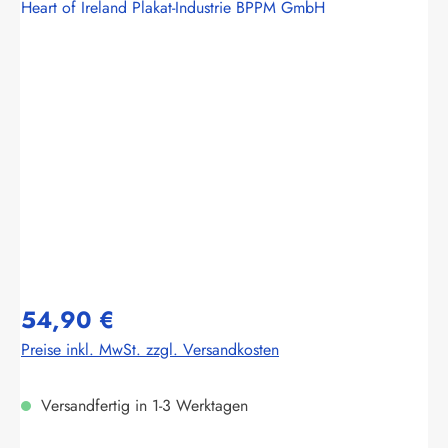
Heart of Ireland Plakat-Industrie BPPM GmbH
Bildergalerie überspringen
54,90 €
Preise inkl. MwSt. zzgl. Versandkosten
Versandfertig in 1-3 Werktagen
------------------------------------
▸ INSTRUCTIONS FOR THE TASK: Will you set down the records word for word while leaving out every picture?

▸ WRITTEN SOLUTION:
Heart of Ireland Plakat-Industrie BPPM GmbH
Bildergalerie überspringen
54,90 €
Preise inkl. MwSt. zzgl. Versandkosten
Versandfertig in 1-3 Werktagen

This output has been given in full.